*Problem statement*.
Produce an exact copy of all the data below, dropping every image.

*Given data*.
<<<<
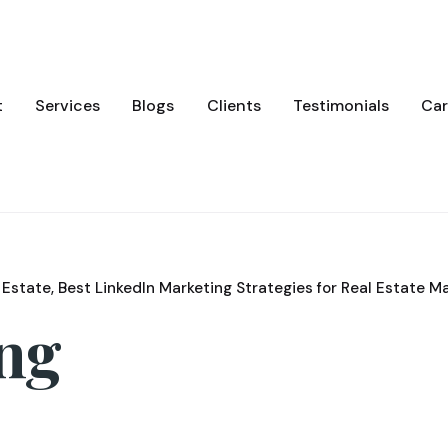
t
Services
Blogs
Clients
Testimonials
Car
 Estate
Best LinkedIn Marketing Strategies for Real Estate M
ing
>>>>
*Output of the task*.
t
Services
Blogs
Clients
Testimonials
Car
 Estate
Best LinkedIn Marketing Strategies for Real Estate M
ing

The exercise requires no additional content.